Ahmed Badr ’20, who was born in Iraq and came to the United States as a refugee in 2008, was profiled recently on NPR. According to the story, Badr used writing to figure out what it meant to be an Iraqi-American kid:
Over time, Badr realized that writing on his personal blog helped other people understand who he was and where he came from.
“There was this feeling of empowerment that was just overnight, all of sudden people were interested in my story,” Badr says. “… And so with that in mind, two years passed, and I thought, ‘OK, well this was great, but this is only helping me. This is only helping my own expression. So how about I take that feeling and that space that I created for myself and turn it into something that allows youth, refugee or otherwise, all over the world to do the same exact thing.’ “
Badr founded the website Narratio to empower other young people from around the world to tell their own stories. He curates essays, poems and stories submitted by young people, and also runs youth writing workshops.

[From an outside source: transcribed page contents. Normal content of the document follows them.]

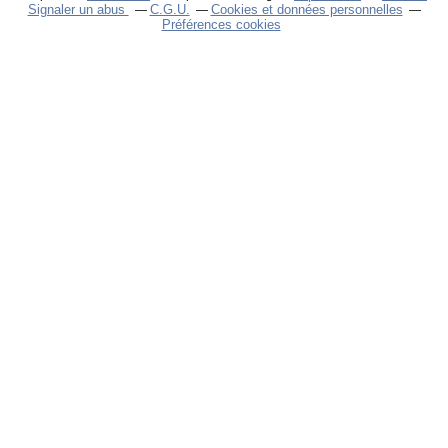
Signaler un abus
C.G.U.
Cookies et données personnelles
Préférences cookies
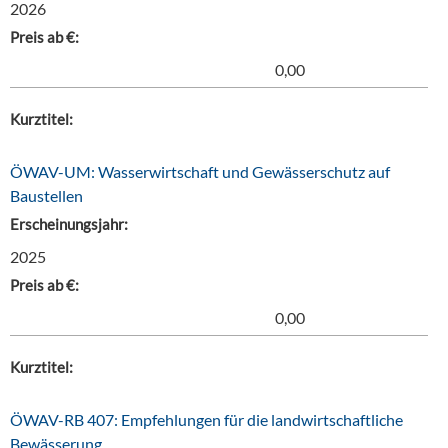
2026
Preis ab €:
0,00
Kurztitel:
ÖWAV-UM: Wasserwirtschaft und Gewässerschutz auf
Baustellen
Erscheinungsjahr:
2025
Preis ab €:
0,00
Kurztitel:
ÖWAV-RB 407: Empfehlungen für die landwirtschaftliche
Bewässerung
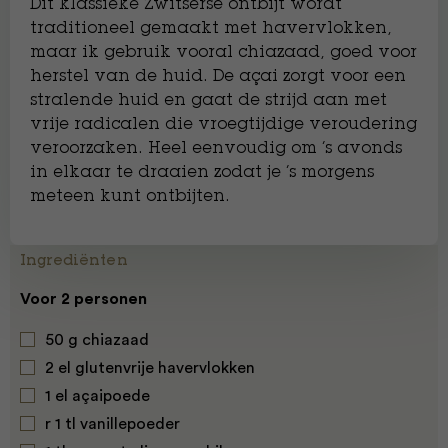
Dit klassieke Zwitserse ontbijt wordt
traditioneel gemaakt met havervlokken,
maar ik gebruik vooral chiazaad, goed voor
herstel van de huid. De açai zorgt voor een
stralende huid en gaat de strijd aan met
vrije radicalen die vroegtijdige veroudering
veroorzaken. Heel eenvoudig om ’s avonds
in elkaar te draaien zodat je ’s morgens
meteen kunt ontbijten.
Ingrediënten
Voor 2 personen
50 g chiazaad
2 el glutenvrije havervlokken
1 el açaipoede
r 1 tl vanillepoeder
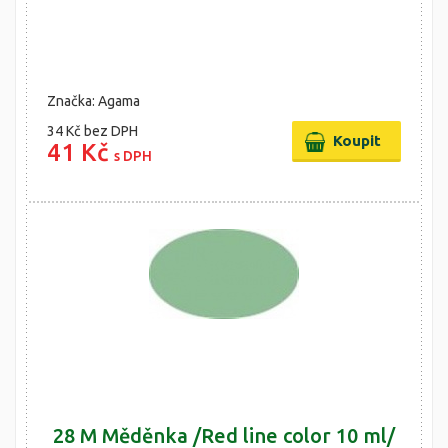
Značka: Agama
34 Kč
bez DPH
41 Kč
s DPH
28 M Měděnka /Red line color 10 ml/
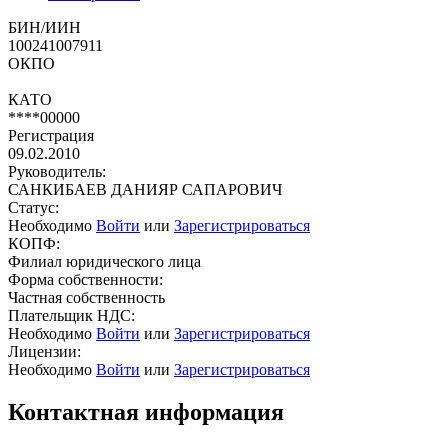
БИН/ИИН
100241007911
ОКПО
КАТО
****00000
Регистрация
09.02.2010
Руководитель:
САНКИБАЕВ ДАНИЯР САПАРОВИЧ
Статус:
Необходимо
Войти
или
Зарегистрироваться
КОПФ:
Филиал юридического лица
Форма собственности:
Частная собственность
Плательщик НДС:
Необходимо
Войти
или
Зарегистрироваться
Лицензии:
Необходимо
Войти
или
Зарегистрироваться
Контактная информация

Badr tells NPR he feels guilty when he sees family still living in Iraq, and feels a sense of personal responsibility to give the millions of youth in that country an outlet to express themselves.
“I want to be able to turn that guilty feeling that I had when my cousins asked me, ‘What are you up to?’ into a responsibility … and make it possible for them to be able to answer that question as freely as they would like to,” he says. “And so, if I can do that by giving them a website that they can share their stories on, that’s a step in the right direction.”
At Wesleyan, Badr is both an Allbritton Fellow and a Patricelli Center Fellow.